Paraprosdokians. What in the world are they? They’re not the latest in foodie fashion nor are they some strange being from a Star Wars film. It’s definitely hard to spell and even more difficult to pronounce. So why bother, right? Actually, they are more common than we realize because paraprosdokians are a figure of speech in which the latter part of a sentence or phrase is surprising or unexpected, and is frequently humorous. For example, “Where there is a will, I want to be in it.” Or, “I used to be indecisive but now I’m not so sure.” Maybe you haven’t heard those specific examples but I’ll bet you’re familiar with Henny Youngman’s well known comment, “Take my wife…please.” That’s called as a paraprosdokian.
Many famous people have contributed to the ever-growing list of paraprosdokians—Einstein, Oscar Wilde, and Alexandre Dumas to name a few. As far back as the first and second century, Aristotle along with many other Greek philosophers offered unexpected twists in their words of wisdom with such comments as, “On his feet he wore…blisters.” However, the word didn’t appear in print until 1891 when it was mentioned in a humorous article published in Punch magazine.
The inventions of radio and television set the stage for increased use of paraprosdokians in the 20th century.
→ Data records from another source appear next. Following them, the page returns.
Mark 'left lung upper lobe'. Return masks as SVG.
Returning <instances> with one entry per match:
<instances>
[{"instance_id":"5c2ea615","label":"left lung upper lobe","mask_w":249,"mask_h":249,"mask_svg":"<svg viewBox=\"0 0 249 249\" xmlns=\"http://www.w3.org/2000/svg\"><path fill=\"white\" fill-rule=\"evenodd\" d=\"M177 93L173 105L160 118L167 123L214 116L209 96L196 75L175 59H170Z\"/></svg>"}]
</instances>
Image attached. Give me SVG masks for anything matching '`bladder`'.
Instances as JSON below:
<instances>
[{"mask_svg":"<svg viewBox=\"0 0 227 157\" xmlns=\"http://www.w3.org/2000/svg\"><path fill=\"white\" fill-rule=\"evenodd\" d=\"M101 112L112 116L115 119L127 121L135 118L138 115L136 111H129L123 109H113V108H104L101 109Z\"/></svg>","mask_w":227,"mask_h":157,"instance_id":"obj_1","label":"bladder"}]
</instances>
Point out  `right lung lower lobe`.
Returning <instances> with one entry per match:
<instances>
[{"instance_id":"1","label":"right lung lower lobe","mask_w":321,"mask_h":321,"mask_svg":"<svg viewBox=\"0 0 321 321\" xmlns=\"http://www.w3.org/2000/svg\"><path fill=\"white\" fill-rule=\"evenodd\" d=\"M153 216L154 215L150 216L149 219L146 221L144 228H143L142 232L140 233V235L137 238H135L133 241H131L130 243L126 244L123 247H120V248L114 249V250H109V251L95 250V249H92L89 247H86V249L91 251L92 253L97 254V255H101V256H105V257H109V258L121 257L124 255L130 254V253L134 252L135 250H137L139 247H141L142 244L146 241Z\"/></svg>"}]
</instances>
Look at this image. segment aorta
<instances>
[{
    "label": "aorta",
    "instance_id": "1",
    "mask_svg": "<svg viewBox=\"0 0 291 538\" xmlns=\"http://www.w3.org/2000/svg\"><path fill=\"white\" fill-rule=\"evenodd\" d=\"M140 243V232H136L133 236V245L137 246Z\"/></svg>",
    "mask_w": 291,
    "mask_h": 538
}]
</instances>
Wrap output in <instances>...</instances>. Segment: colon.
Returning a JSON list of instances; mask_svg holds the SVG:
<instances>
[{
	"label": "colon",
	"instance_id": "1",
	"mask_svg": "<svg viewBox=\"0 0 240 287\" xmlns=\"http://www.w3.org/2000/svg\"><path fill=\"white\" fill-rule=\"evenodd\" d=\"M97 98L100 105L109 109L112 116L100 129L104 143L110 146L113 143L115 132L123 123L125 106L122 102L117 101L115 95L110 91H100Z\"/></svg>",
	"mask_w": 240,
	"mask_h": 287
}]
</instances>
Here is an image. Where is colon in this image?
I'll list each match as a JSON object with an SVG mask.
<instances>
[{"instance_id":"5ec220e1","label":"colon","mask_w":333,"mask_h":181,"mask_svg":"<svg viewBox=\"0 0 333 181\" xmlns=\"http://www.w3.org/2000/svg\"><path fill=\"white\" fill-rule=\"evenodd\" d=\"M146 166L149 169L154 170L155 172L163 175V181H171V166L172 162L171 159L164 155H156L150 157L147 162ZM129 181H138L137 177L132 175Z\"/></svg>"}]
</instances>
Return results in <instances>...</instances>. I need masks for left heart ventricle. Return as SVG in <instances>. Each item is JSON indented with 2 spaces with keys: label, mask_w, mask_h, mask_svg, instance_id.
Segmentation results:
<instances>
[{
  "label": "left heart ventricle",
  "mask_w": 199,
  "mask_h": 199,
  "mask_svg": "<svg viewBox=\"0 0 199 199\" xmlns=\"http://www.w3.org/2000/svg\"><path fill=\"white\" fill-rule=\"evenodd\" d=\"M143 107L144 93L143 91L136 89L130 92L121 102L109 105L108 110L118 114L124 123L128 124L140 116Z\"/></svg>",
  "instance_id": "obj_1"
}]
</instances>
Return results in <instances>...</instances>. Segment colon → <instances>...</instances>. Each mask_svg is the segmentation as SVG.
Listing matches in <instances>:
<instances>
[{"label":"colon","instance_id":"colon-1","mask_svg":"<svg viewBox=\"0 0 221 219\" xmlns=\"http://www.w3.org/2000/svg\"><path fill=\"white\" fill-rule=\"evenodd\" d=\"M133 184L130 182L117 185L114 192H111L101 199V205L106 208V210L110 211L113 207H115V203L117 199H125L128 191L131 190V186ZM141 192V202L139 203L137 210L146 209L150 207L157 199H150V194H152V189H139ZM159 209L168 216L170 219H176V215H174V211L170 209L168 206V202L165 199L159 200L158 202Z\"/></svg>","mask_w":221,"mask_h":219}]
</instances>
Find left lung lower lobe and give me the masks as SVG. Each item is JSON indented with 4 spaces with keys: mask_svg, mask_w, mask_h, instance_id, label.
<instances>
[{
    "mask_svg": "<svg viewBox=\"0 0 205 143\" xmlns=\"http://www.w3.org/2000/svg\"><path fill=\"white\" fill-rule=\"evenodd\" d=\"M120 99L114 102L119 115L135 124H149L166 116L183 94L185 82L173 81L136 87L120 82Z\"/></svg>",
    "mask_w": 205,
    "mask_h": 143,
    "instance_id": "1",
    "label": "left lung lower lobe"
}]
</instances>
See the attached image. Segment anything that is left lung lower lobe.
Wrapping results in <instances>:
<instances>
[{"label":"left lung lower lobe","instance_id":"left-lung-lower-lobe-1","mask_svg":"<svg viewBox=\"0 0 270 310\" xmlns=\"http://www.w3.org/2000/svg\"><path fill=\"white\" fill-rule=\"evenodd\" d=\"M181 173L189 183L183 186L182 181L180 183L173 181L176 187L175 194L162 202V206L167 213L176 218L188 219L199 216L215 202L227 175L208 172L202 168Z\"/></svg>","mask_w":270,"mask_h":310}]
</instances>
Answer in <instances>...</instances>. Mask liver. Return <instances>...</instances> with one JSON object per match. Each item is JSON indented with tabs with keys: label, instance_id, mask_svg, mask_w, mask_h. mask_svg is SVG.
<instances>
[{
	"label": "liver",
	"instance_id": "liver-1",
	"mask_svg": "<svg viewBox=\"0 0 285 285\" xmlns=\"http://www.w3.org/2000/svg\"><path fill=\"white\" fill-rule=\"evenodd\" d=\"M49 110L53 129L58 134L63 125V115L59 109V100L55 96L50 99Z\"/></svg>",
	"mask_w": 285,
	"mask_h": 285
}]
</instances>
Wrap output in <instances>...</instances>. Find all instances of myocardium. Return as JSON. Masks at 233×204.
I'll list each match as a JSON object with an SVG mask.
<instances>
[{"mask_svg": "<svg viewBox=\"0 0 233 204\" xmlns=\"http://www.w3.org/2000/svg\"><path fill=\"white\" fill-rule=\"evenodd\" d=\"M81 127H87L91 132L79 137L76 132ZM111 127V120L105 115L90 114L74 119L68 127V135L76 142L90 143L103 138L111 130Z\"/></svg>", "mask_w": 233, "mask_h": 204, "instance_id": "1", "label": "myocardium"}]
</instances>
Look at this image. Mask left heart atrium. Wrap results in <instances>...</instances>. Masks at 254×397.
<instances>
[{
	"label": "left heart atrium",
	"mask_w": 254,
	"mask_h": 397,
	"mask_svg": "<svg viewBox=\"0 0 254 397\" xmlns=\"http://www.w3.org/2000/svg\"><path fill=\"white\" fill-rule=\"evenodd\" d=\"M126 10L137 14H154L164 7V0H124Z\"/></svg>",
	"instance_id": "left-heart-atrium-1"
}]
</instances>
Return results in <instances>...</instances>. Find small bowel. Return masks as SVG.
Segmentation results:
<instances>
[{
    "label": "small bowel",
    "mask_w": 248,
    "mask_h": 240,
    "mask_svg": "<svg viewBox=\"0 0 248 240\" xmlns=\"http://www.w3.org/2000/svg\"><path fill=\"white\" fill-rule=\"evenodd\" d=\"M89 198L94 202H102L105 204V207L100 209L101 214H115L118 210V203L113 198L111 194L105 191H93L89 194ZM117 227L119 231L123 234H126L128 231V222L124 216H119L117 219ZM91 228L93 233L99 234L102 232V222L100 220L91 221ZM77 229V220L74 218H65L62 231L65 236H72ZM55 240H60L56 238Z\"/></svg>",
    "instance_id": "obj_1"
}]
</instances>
Even though children probably have had no idea about them, they’ve heard the classic: “Time flies like an arrow, fruit flies like a banana.” These witticisms are also widely used online because it is a good excuse for repeating choice quotes by clever writers.
Due to the skillful juxtaposition of meaning, the paraprosdokians are most often used for humorous effect—a sentence or phrase starts heading one way and ends going in a different, unexpected direction. It’s like driving to San Francisco and ending up in San Diego. The results are often hilarious, insightful and fun. This technique made some comedians very famous—Groucho Marx, Don Rickles, Steven Wright and others.
A search in Google nets more than 43,900 results. Despite the well-established usage of the term in print and online, curiously, the word does not appear in the authoritative Oxford English Dictionary and most if not all, American print-edition dictionaries. Strange how a word of ancient Greek origin isn’t considered worthy enough to be in the OED. Like Rodney Dangerfield said, the word paraprosdokian “gets no respect.”
If there’s one thing I’ve learned writing this column, it’s how to spell paraprosdokians. As for pronouncing it, I’m not so sure. Creating one? I’ll leave that to the “pros.”